### Records provided
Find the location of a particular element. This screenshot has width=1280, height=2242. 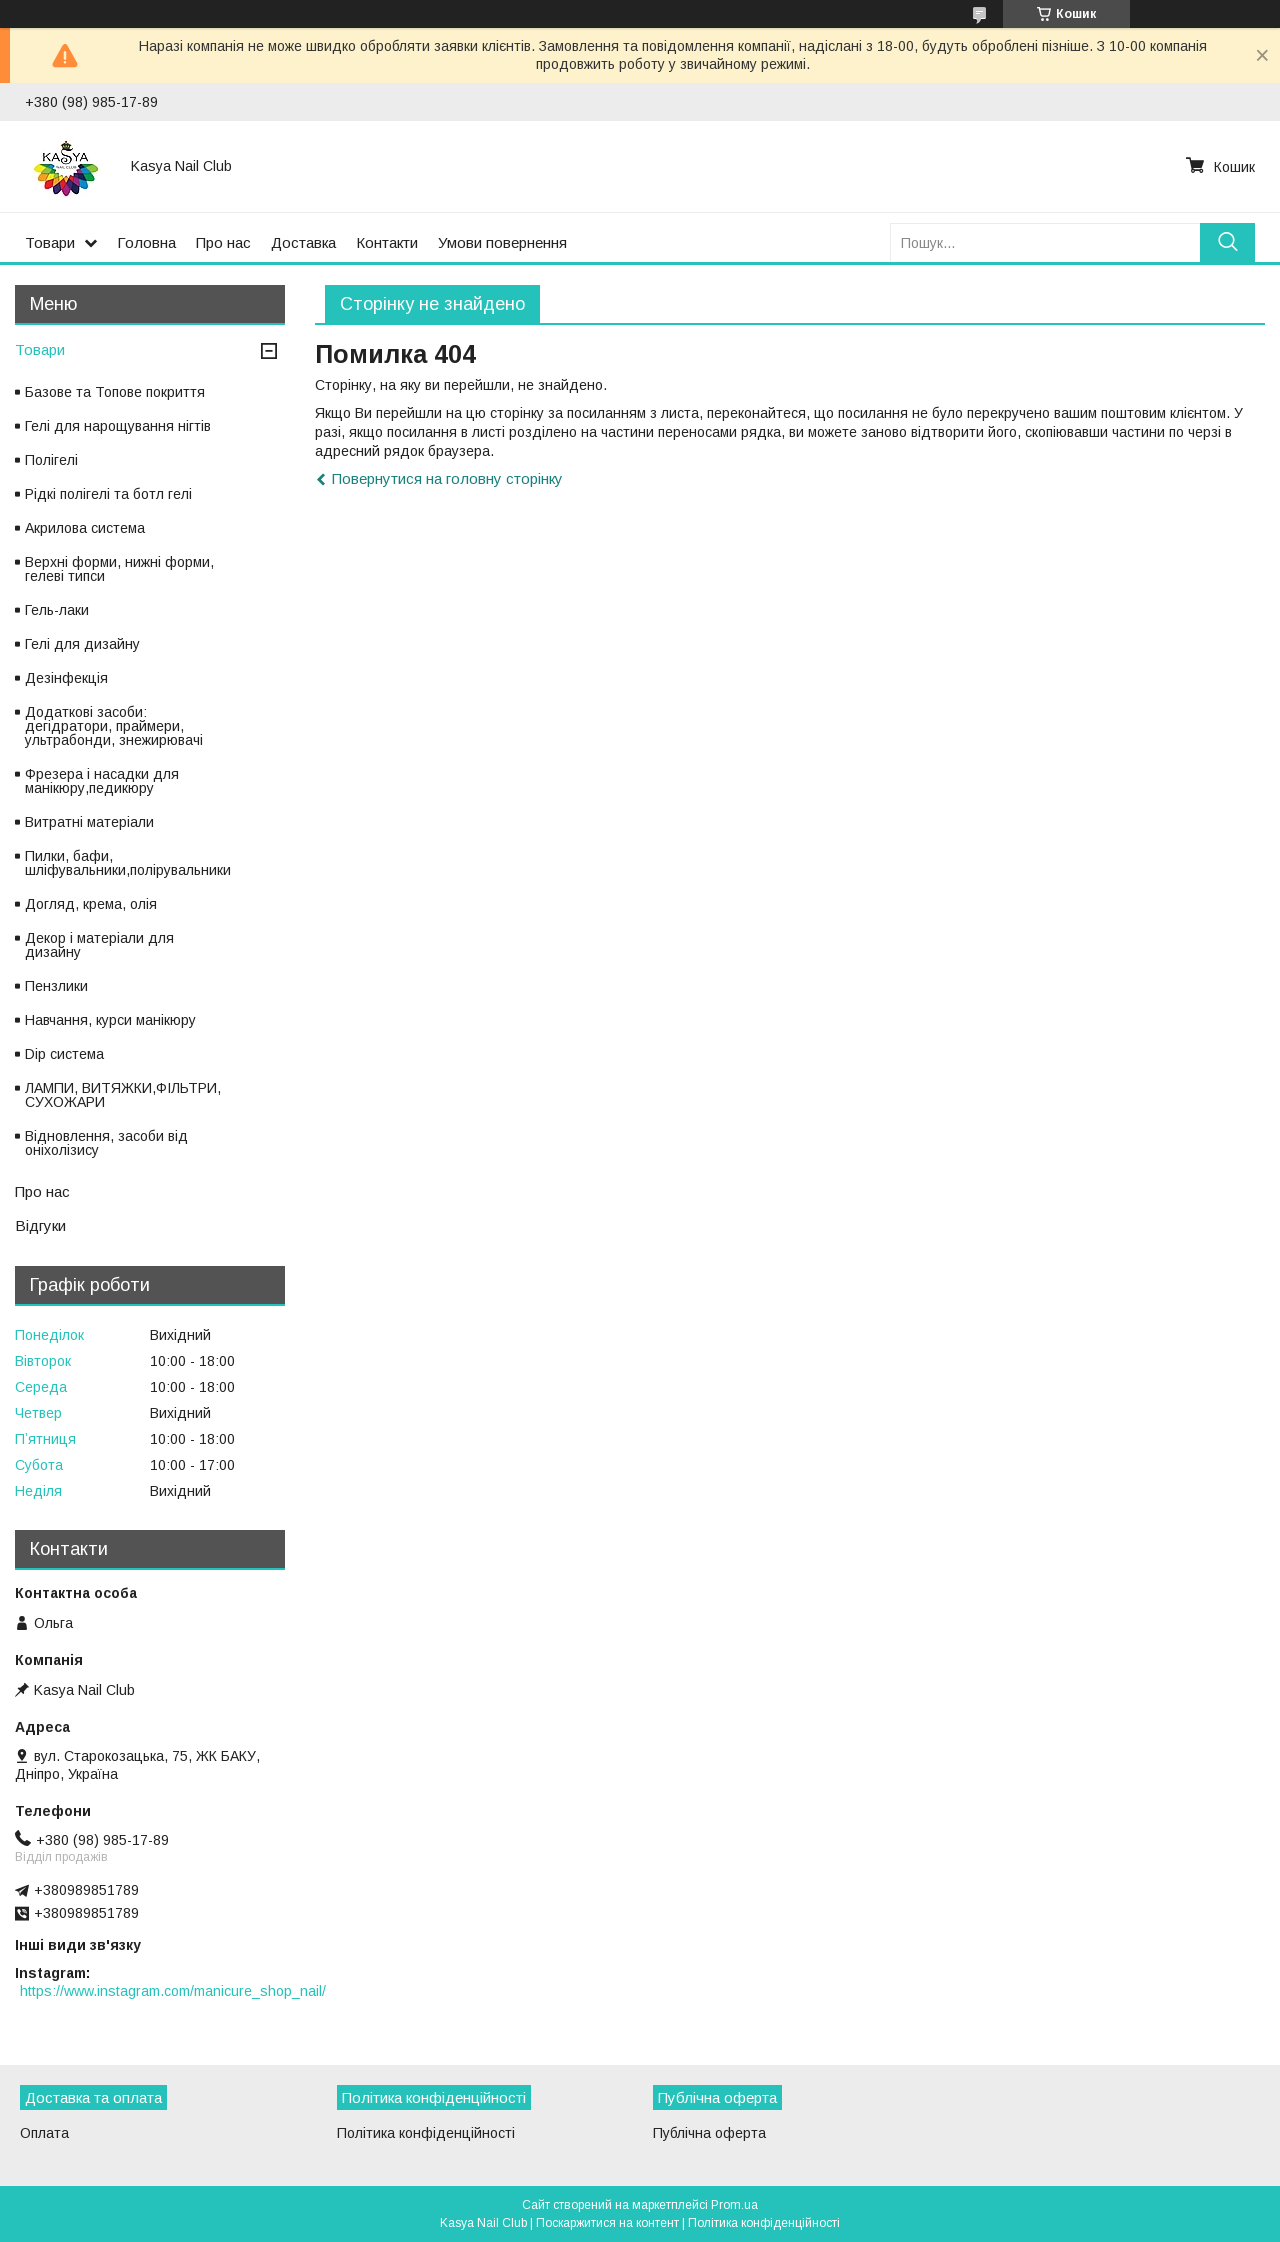

Пилки, бафи, шліфувальники,полірувальники is located at coordinates (128, 863).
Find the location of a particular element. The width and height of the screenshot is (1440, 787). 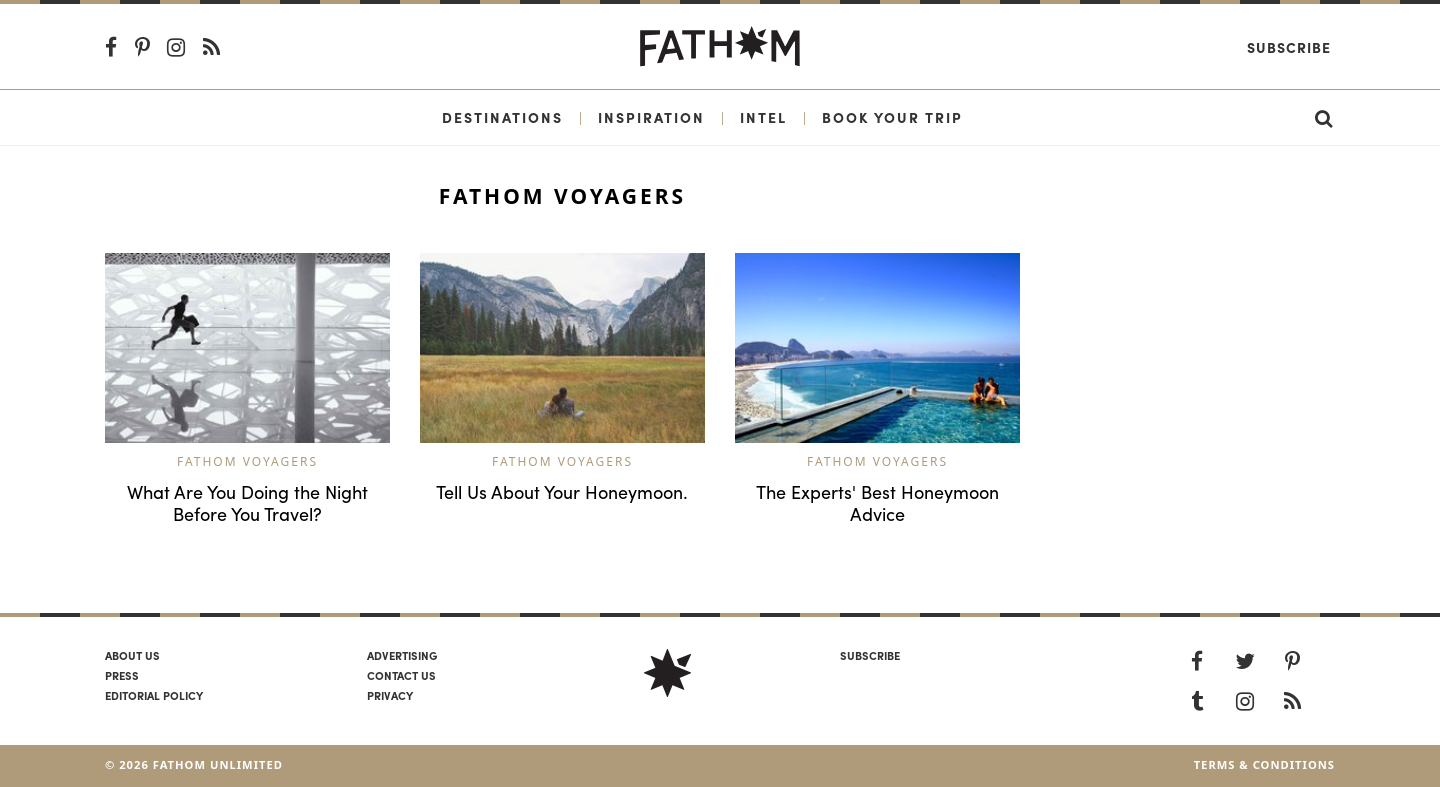

Book Your Trip is located at coordinates (892, 117).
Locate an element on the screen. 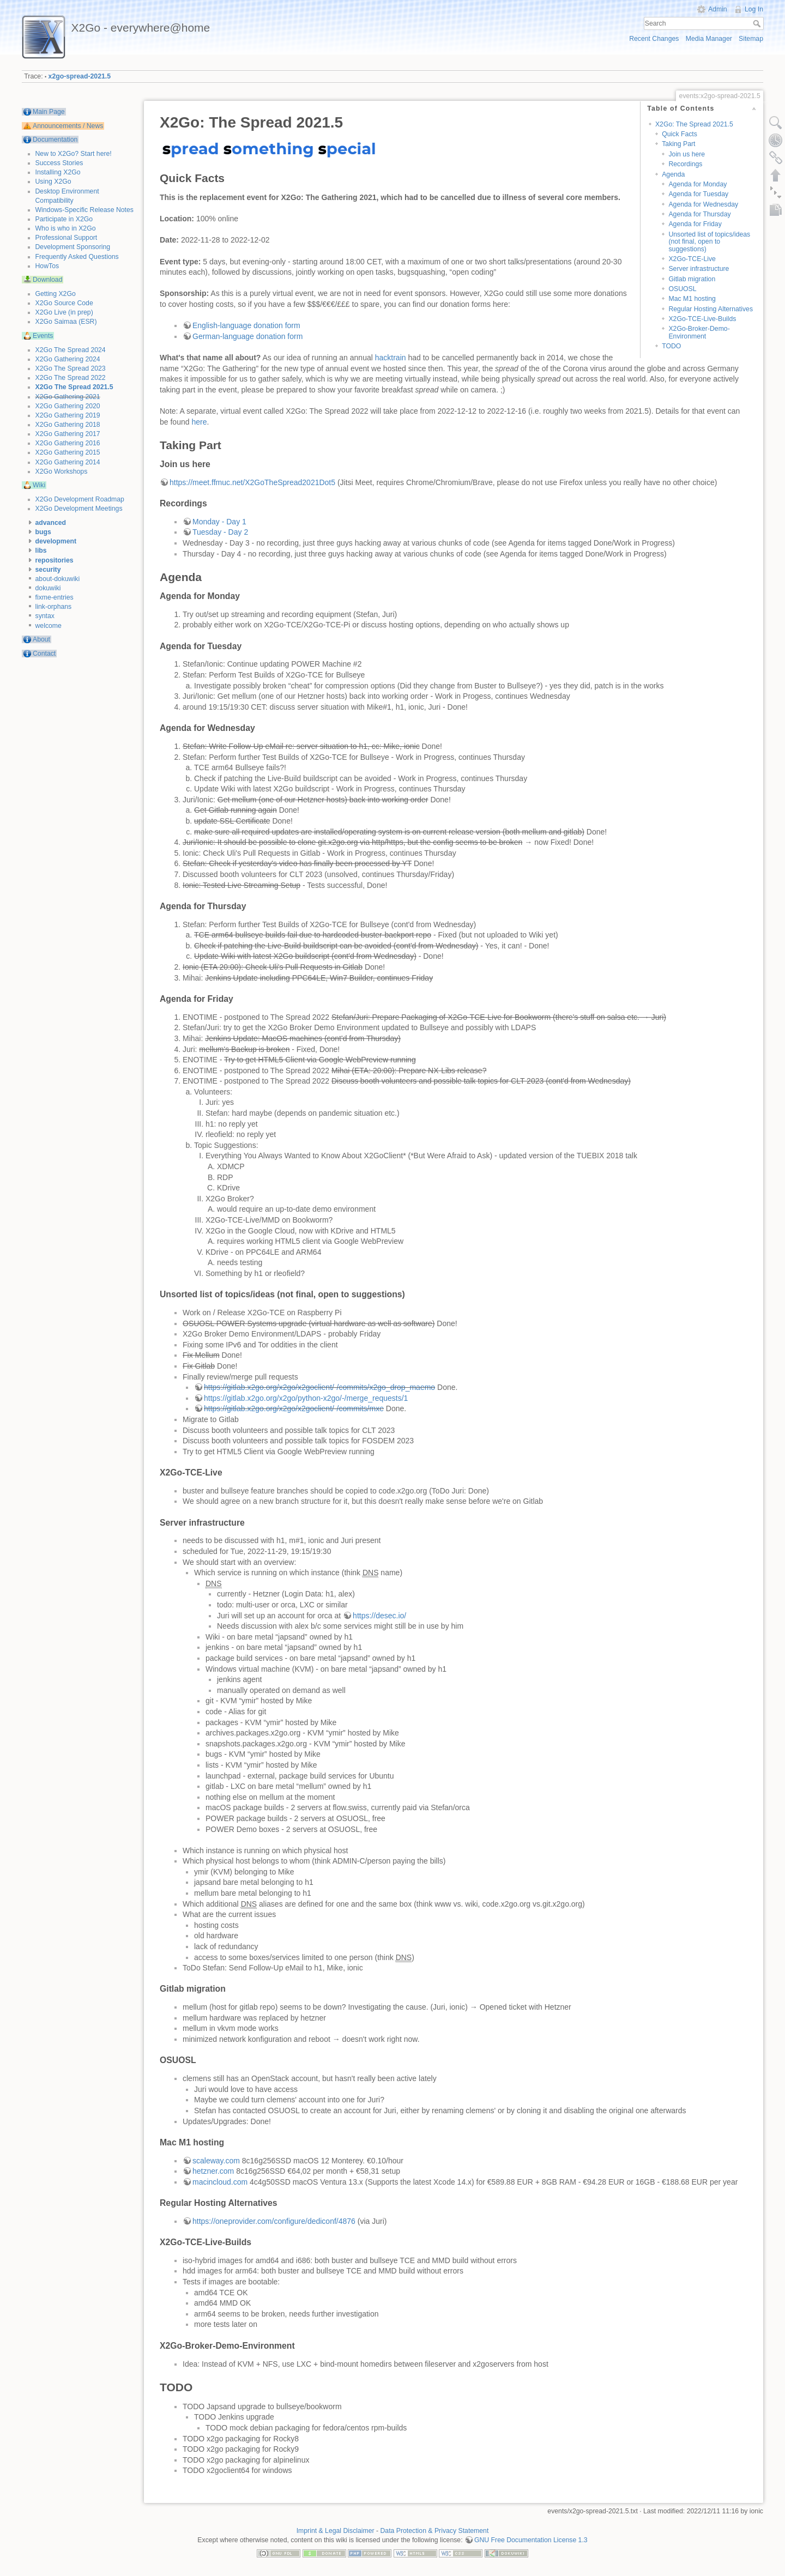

### Activity
Produce the entries above once more, exactly as given, with each picture left out.

### Reply to the task
Find the location of a particular element. This screenshot has width=1280, height=2242. 

Пилки, бафи, шліфувальники,полірувальники is located at coordinates (128, 863).
Find the location of a particular element. The width and height of the screenshot is (1440, 787). 

Book Your Trip is located at coordinates (892, 117).
Locate an element on the screen. 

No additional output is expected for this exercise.